15.00 - Anticipated Workload Characteristics for Column-Partitioned Tables and Join Indexes - Teradata Database

Teradata Database Design

Teradata Database
User Guide

Anticipated Workload Characteristics for Column‑Partitioned Tables and Join Indexes

The expected scenarios for column-partitioned tables and join indexes are those where the partitioned table data is loaded with an INSERT … SELECT request with possibly some minor ongoing maintenance, and then the table is used to run analytics and data mining, at which point the table or row partitions are deleted, and the scenario then begins over again. This is referred to as an insert once scenario. Column-partitioned tables are not intended to be used for OLTP‑ or tactical query‑type activities.

The design point for data maintenance of column‑partitioned database objects is roughly 88% INSERT … SELECT or array INSERT operations into empty table or row partitions, 2% other inserts operations, 7% update operations, and 3% delete operations.

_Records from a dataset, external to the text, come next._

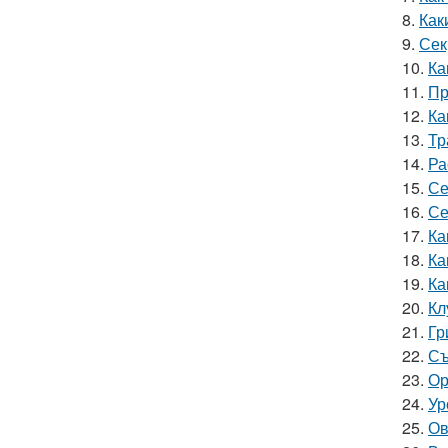
8.
Как
9.
Сек
10.
Ка
11.
Пр
12.
Ка
13.
Тр
14.
Ра
15.
Се
16.
Се
17.
Ка
18.
Ка
19.
Ка
20.
Кл
21.
Гр
22.
Съ
23.
Ор
24.
Ур
25.
Ов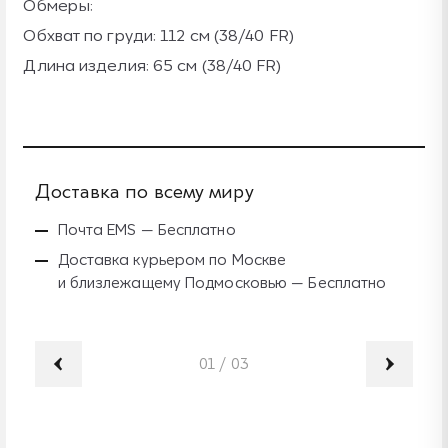
Обмеры:
Обхват по груди: 112 см (38/40 FR)
Длина изделия: 65 см (38/40 FR)
Доставка по всему миру
Б
Почта EMS — Бесплатно
Доставка курьером по Москве
и близлежащему Подмосковью — Бесплатно
01
/
03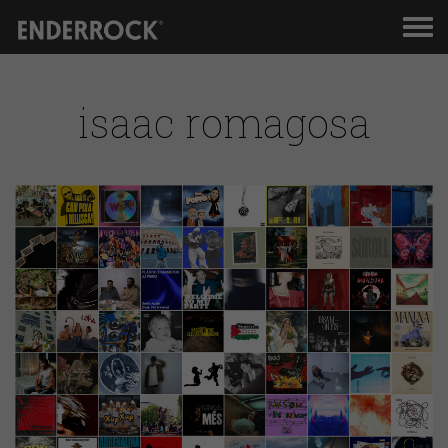
Men
de
nav
isaac romagosa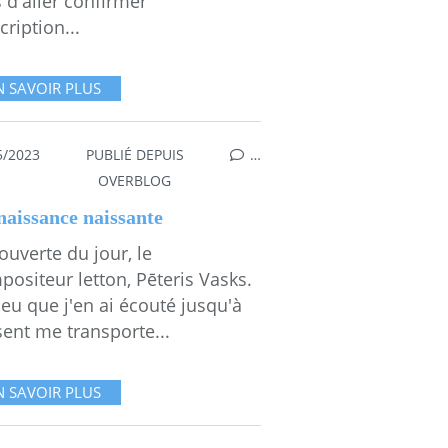
 d'aller confirmer
scription...
N SAVOIR PLUS
5/2023
PUBLIÉ DEPUIS
…
.
,
MESGAMMES
OVERBLOG
naissance naissante
uverte du jour, le
ositeur letton, Pēteris Vasks.
eu que j'en ai écouté jusqu'à
ent me transporte...
N SAVOIR PLUS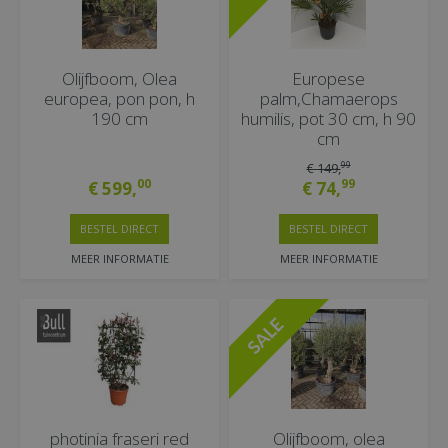
Olijfboom, Olea
Europese
europea, pon pon, h
palm,Chamaerops
190 cm
humilis, pot 30 cm, h 90
cm
99
€
149
,
00
99
€
599
,
€
74
,
BESTEL DIRECT
BESTEL DIRECT
MEER INFORMATIE
MEER INFORMATIE
photinia fraseri red
Olijfboom, olea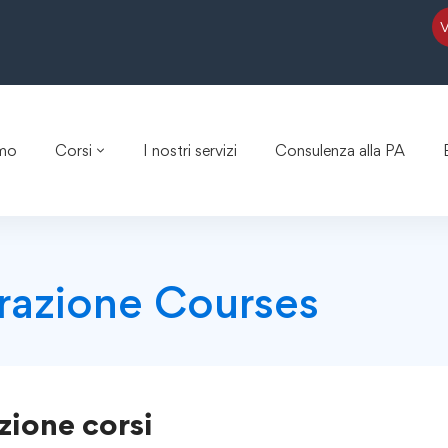
amo
Corsi
I nostri servizi
Consulenza alla PA
razione Courses
zione
corsi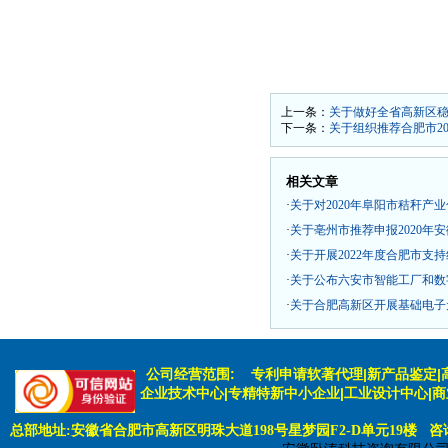
上一条：
关于做好全省高新区稳
下一条：
关于组织推荐合肥市2
相关文章
·
关于对2020年阜阳市秸秆产
·
关于亳州市推荐申报2020年
·
关于开展2022年度合肥市支
·
关于公布六安市智能工厂和数
·
关于合肥高新区开展基础电子
公司经营范围:
专利申请软著代理|新产品鉴定|
企业技术中心|专精特新中小企业|工业设计中心|
总部地址:安徽省合肥市高新区明珠大道198号星梦园F2-D单元19楼 咨询电话: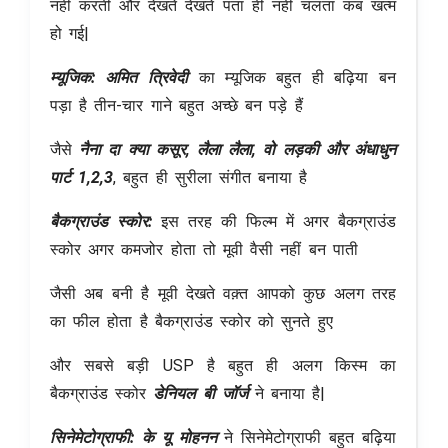
नहीं करती और देखते देखते पता ही नहीं चलता कब खत्म
हो गई|
म्यूजिक: अमित त्रिवेदी
का म्यूजिक बहुत ही बढ़िया बन
पड़ा है तीन-चार गाने बहुत अच्छे बन पड़े हैं
जैसे
नैना दा क्या कसूर, लैला लैला, वो लड़की
और अंधाधुन
पार्ट 1,2,3
, बहुत ही सुरीला संगीत बनाया है
बैकग्राउंड स्कोर:
इस तरह की फिल्म में अगर बैकग्राउंड
स्कोर अगर कमजोर होता तो मूवी वैसी नहीं बन पाती
जैसी अब बनी है मूवी देखते वक़्त आपको कुछ अलग तरह
का फील होता है बैकग्राउंड स्कोर को सुनते हुए
और सबसे बड़ी USP है बहुत ही अलग किस्म का
बैकग्राउंड स्कोर
डेनियल बी जॉर्ज
ने बनाया है|
सिनेमेटोग्राफी:
के यू मोहनन
ने सिनेमेटोग्राफी बहुत बढ़िया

Most requests that access a column‑partitioned table or join index are expected to be selective on a variable subset of columns, or to project a variable subset of the columns, where the subset accesses fewer than 10% of the column partitions for any particular request.

The expected number of column partitions that need to be accessed for requests should preferably not exceed the number of available column partition contexts as it does in the following EXPLAIN of a SELECT request. If it does, there may be undesirable negative impact on performance in some cases.

Note that the count of 21 for the number of column partitions includes the 20 selected partitions in the SELECT statement and the delete column partition from the column‑partitioned table. 21 exceeds the number of available column partition contexts, so 20 column partitions (including the delete column partition) of the column‑partitioned table are merged into the first subrow column partition of the column‑partitioned merge spool. The remaining column partition that needs to be accessed from the column‑partitioned table is copied to the second subrow column partition in the column‑partitioned merge spool (for a total of 2 subrow column partitions). This reduces the number of column partitions to be accessed at one time (which is limited by the number of available column-partition contexts). The result is then retrieved from the two subrow column partitions of the column‑partitioned merge spool.

     EXPLAIN SELECT a, b, c, d, e, f, g, h, i, j, k, l, m, n, o, p, r, 
                    s, t, u
     FROM /*CP*/ t1;
 *** Help information returned. 13 rows.
 *** Total elapsed time was 1 second.
  1) First, we lock a distinct PLS."pseudo table" for read on a RowHash
     to prevent global deadlock for PLS.t1.
  2) Next, we lock PLS.t1 for read.
  3) We do an all-AMPs RETRIEVE step from 21 column partitions (20 
     contexts) of PLS.t1 using covering CP merge Spool 2 (2 subrow 
     partitions and Last Use) by way of an all-rows scan with no residual
     conditions into Spool 1 (all_amps), which is built locally on the
     AMPs.  The size of Spool 1 is estimated with low confidence to be
     2 rows (614 bytes).  The estimated time for this step is 0.03 seconds.
  4) Finally, we send out an END TRANSACTION step to all AMPs involved
     in processing the request.
  -> The contents of Spool 1 are sent back to the user as the result of
     statement 1.  The total estimated time is 0.03 seconds.

A column‑partitioned table can be used as a sandbox table where data can be added until an appropriate indexing method is determined. Requests that access a small, but variable, subset of the columns might run more efficiently against a column‑partitioned table compared to a NoPI table without column partitioning.